Elezioni amministrative
Una rivoluzione copernicana

Una sconfitta bruciante del Pdl, il clamoroso risultato del Movimento a 5 stelle di Grillo, la Lega che scompare (ma il «ribelle» Tosi a Verona è l'unico a vincere al primo turno), il tonfo del Terzo Polo e un Pd che regge ma non sfonda nelle grandi città.

Una sconfitta bruciante del Pdl; il clamoroso risultato del Movimento a 5 stelle di Beppe Grillo; la Lega che scompare (sebbene il «ribelle» Tosi a Verona sia l'unico a vincere al primo turno); il tonfo del Terzo Polo che paga lo scotto delle sue non scelte; un Pd che regge ma non sfonda nelle grandi città e tuttavia si proclama vincitore.

Sono le istantanee di questa giornata di voto amministrativo, con un'affluenza in calo di 7 punti pecentuali. Una rivoluzione copernicana della geografia politica, che certifica il collasso del sistema partitico e lambisce il governo che in qualche modo si indebolisce.

Monti andrà avanti con le sue ineludibili politiche di rigore, anche se a sostenerlo sono i partiti che oggi il voto penalizza, a tutto vantaggio del'exploit dei grillini. La via italiana non somiglia né all'antipolitica estrema greca, né al trionfo della gauche francese.

Da noi non è certo la destra estrema ad alzare la testa.

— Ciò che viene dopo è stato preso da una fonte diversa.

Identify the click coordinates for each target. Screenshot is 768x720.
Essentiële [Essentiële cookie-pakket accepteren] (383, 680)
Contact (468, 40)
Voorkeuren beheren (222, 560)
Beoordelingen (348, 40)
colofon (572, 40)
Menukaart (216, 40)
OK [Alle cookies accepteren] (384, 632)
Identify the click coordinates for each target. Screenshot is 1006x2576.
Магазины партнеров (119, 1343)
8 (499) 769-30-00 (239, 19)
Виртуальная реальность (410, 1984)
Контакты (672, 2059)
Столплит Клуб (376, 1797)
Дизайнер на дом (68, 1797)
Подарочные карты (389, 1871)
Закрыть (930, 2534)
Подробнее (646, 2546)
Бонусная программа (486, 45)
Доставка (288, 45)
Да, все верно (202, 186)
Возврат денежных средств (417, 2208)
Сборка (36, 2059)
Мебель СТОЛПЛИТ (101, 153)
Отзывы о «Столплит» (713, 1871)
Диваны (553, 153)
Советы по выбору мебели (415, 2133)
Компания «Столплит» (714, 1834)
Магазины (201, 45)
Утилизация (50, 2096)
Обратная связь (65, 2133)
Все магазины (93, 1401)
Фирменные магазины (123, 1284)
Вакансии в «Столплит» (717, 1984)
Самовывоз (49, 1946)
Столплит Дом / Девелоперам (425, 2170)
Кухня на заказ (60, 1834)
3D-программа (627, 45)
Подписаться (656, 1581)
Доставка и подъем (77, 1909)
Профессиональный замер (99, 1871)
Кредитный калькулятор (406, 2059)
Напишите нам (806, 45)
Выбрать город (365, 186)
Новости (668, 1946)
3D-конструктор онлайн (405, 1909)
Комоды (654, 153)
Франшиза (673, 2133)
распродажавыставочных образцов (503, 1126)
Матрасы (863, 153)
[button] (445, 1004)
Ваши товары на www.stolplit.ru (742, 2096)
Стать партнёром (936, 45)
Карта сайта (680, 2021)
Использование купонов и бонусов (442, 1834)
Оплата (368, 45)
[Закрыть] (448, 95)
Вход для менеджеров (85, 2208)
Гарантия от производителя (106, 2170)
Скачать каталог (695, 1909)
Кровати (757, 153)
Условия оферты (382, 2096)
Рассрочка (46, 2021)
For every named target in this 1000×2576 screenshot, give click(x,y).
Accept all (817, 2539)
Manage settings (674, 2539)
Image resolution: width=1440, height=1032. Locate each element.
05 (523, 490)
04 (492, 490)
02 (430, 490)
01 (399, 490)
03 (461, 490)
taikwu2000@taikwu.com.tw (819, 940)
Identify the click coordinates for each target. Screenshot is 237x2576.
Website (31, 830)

Trionfano invece i «grillini», al ballottaggio in diversi comuni con percentuali a due cifre che ricordano quelle della Lega del '96. E sarebbe un errore oggi (come lo fu allora) tacciare come «antipolitica» tout court il dato eclatante del Movimento a 5 stelle, che drena voti a destra come a sinistra ed intercetta il sentimento di repulsione verso i partiti tradizionali.

Silvio Berlusconi (fino a ieri premier e leader del partito di maggioranza relativa) è lontano lontano, a Mosca da Putin. Per tutto il giorno la sede del partito resta emblematicamente chiusa e i colonnelli parlano in ordine sparso: chi per dire che si è sbagliato candidati, chi per affermare il contrario.

Solo a sera il segretario Angelino Alfano ammette il tonfo del partito, che va a sbattere nei 23 comuni dove si presenta da solo. E che in una grande città come Palermo (dove aveva sindaco e 60% dei consensi) neppure arriva al ballottaggio. «Aspettiamo i dati definitivi - cerca di arginare Alfano - è stata una sconfitta ma non una catastrofe, paghiamo la responsabilità per il sostegno al governo Monti che non vogliamo far mancare, anche se non voteremo l'invotabile. E basta con i vertici ABC...».

Nel Pd gli umori complessivi sono buoni, ma Pier Luigi Bersani non può parlare di vittoria. Semmai di non sconfitta. «Non è vero che hanno perso tutti - dice il segretario -, noi siamo avanti ed è emerso un nettissimo rafforzamento del Pd e del centrosinistra in molte città italiane. Gli elettori hanno capito il nostro sostegno al governo e ci danno ragioni per rafforzarlo».

Nessun candidato di Bersani però vince al primo turno, si deve cedere il passo ai cugini dell'Idv (come a Palermo, dove il Pd va al ballottaggio ma Leoluca Orlando sfiora la vittoria con il 46%) o a candidati non iscritti al partito (come Marco Doria, che con la sua lista veleggia verso la vittoria a Genova).

Anche la Lega è ammaccata e tace Umberto Bossi, che perde persino nel suo comune, Cassano Magnago. La vittoria personale di Flavio Tosi - le cui liste furono oggetto dell'anatema del Senatur - viene vissuta nel Carroccio come «la prima vittoria congressuale di Roberto Maroni». E l'ex ministro è piuttosto esplicito sul futuro: «Dobbiamo ripartire da Verona...», chiosa.

Tace Palazzo Chigi: «Non si commentano gli andamenti delle elezioni amministrative». Ma di certo un voto come questo, oltre a rendere più difficile l'accordo su una legge elettorale proporzionale, ha tra i suoi effetti quello di non rafforzare il governo.

Nonostante il Pdl proclami il contrario, resta nel partito di Berlusconi la tentazione di sottrarre l'appoggio a Monti, andando al voto anticipato per non subire ancora di più alle politiche nel 2013 la ribellione degli elettori penalizzati. E tanto per iniziare, Alfano dice basta ai vertici con Bersani, Casini e Monti.